Pearl Jam was simple music and decent rock but it was never as fun as the true works of genius. David Bowie, Guns n Roses, Metallica, Radiohead, Elton John. Or even Alice in Chains. The passion was generally phony in that "fun rock" stuff. Future generations will regard it the same way we do medieval festival music. Just nowhere near the same league as Thomas Tallis or Gregorian chants, etc. It was music made for commercials.
I was just starting 7th grade when this album came out.
9th grade for Vs.
10th grade for Vitalogy.
12 grade for No Code.
Freshman year of college for Yield.
(Also bought their next 2 records that came out toward the end of college and right after I graduated.)
So you can see I'm in the demo and was a fan. Saw them live twice in the late '90s.
But now this is one of the '90s band I now listen to (and thus like) the least. Don't know if I just overplayed them at the time or my tastes have changed or there's just better stuff out there.
I think it's because I just broadened my horizons. Being in the young in the '90s, I thought grunge invented alt rock.
But as I got later into college and my 20s, I discovered '80s British alternative and liked it much better, i.e. Joy Division/New Order, Jesus and Mary Chain, the Cure, Stone Roses.
Once you hear that stuff, it's tough to go back to Pearl Jam and grunge.
And though my 17-year-old ears thought something very different 2 decades ago, my 37-year-old ears say Nirvana, Soundgarden, Smashing Pumpkins, and yes even STP are all superior to Pearl Jam.
"Don't Talk.." is a bit of emo-Wilson that is highly overrated. If you want non-hit Pet Sounds love songs, go for "I'm Waiting For The Day", or even better, "Love Is Here"

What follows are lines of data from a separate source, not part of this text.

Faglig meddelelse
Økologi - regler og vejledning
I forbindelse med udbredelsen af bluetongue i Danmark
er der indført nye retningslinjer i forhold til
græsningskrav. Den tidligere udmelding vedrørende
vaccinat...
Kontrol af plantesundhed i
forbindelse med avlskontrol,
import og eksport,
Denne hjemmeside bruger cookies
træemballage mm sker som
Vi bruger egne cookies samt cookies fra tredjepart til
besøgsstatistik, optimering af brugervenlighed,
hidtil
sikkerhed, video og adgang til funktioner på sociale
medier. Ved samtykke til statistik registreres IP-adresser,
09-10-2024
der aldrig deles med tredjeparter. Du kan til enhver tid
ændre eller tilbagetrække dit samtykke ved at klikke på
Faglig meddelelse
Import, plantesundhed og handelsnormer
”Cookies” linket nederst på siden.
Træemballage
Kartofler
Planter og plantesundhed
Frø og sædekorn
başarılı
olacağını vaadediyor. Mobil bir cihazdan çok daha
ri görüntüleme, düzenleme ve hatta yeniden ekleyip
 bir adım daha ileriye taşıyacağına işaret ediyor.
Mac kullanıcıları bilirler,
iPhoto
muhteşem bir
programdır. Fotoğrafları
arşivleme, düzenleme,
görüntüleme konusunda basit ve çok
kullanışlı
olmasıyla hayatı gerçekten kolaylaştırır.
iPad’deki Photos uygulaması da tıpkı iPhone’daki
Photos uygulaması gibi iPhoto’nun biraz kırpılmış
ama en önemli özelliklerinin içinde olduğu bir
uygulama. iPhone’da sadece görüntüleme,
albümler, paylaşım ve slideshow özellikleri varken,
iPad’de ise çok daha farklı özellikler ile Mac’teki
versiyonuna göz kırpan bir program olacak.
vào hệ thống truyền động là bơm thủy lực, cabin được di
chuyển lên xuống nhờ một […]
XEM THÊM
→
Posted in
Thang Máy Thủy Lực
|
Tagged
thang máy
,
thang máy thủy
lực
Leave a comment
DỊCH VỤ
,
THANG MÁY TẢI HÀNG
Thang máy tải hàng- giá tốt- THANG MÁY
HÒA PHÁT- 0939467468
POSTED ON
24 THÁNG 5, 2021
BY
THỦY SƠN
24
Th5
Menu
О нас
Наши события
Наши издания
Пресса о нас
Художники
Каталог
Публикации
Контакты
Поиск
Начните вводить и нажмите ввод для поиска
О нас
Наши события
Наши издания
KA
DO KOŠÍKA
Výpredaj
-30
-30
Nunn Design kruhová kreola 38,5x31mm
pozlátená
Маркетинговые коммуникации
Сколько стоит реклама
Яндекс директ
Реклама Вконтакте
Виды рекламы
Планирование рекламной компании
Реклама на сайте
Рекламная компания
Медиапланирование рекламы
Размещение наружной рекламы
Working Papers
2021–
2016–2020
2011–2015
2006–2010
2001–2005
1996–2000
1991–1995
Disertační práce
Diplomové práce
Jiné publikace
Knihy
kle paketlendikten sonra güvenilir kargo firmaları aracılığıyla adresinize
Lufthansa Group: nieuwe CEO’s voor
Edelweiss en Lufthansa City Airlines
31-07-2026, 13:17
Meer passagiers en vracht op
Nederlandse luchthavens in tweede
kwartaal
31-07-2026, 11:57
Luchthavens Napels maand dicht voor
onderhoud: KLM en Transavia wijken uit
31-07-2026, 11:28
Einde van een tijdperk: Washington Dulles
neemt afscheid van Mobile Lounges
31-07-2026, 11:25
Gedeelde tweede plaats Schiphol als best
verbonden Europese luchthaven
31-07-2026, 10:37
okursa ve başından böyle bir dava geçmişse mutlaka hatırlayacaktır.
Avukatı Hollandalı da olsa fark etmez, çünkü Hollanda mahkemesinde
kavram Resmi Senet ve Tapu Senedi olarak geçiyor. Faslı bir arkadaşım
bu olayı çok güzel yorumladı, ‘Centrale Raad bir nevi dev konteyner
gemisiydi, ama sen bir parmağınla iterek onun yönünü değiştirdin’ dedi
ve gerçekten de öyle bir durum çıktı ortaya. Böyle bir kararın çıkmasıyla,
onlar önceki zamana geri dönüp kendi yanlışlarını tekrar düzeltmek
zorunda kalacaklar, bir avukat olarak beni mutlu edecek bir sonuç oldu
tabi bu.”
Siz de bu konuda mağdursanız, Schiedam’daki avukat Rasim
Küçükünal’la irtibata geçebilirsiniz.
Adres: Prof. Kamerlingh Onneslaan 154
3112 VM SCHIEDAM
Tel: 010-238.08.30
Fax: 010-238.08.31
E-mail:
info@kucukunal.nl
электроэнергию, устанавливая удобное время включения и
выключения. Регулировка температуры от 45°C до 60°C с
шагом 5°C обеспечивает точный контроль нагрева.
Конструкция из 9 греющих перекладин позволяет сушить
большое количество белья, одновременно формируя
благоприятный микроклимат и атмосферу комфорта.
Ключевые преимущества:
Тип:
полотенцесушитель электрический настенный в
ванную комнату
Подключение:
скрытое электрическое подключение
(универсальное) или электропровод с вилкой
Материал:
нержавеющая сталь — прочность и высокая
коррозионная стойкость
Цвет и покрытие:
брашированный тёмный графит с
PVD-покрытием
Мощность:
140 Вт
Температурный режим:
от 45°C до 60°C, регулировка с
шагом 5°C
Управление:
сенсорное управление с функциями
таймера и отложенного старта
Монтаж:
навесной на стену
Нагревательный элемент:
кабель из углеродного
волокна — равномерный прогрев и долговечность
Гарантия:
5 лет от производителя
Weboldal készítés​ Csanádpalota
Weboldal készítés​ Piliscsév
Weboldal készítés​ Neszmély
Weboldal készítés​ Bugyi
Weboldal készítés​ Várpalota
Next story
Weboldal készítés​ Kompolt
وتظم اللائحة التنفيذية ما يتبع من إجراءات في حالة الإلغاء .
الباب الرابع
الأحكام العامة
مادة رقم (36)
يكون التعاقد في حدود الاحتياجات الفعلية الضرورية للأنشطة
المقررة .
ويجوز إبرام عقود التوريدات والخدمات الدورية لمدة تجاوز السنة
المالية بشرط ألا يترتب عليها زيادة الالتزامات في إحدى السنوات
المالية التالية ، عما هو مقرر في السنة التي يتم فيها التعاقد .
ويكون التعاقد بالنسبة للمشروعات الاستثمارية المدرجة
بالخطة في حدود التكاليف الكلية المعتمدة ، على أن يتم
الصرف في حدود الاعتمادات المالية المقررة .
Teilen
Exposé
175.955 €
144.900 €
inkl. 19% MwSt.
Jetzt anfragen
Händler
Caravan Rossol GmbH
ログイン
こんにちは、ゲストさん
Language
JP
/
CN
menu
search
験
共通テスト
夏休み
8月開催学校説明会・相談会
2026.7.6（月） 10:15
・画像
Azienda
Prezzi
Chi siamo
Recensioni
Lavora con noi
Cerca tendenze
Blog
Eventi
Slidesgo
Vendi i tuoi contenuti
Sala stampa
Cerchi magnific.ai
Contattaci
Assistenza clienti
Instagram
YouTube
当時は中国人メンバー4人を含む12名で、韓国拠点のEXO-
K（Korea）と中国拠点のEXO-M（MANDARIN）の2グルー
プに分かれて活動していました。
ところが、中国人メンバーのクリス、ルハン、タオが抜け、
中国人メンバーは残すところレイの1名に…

Argh! "Here Today" I meant. Bad brain, no cookie.
Here Today (stereo mix, so some will quibble)
Your son should be commended for making such a list but shamed for including Blind Melon on it.
Also, his dissing of the Pixies is very naive I hope he's grown over the past eight years in his musical appreciation.
Meh. I never liked PJ. Always seemed too pretentious to me. When I first heard my then-roomie's Nevermind album I thought it sucked. Then I listened to it a couple of times and I was hooked. I'm 54 btw, so I was around for the arena rock 1970s and then sort of fell out during the 80s when hard rock turned into hair bands. I moved out here to Seattle a few years before grunge really hit and was around when it took off but was in grad school by then and didn't do much locally so I sadly never saw any of those great local bands before they hit the big time. Of course, for about five years I couldn't visit Wisconsin without being constantly asked where my flannel shirt was. . . .
I always associated PJ with well-off Microsoft white boys since that seemed to be their main fan base, at least around here.
Still love me some Soundgarden (Badmotorfinger's the best IMO), Alice in Chains, Smashing Pumpkins (even though Corgan is kind of an ass, but he loves Rush, soooooo), and STP.
Buy the Singles soundtrack if you can, it's a great little trip down grunge memory lane.
I can understand getting caught up in Pearl Jam, Nirvana, and Soundgarden at the time. But anyone making a list in 2008 had ten years to stop listening to that stuff and to recognize the best album of the 1990s -- the Afghan Whigs' "1965." That should have made the top 11 tracks very easy.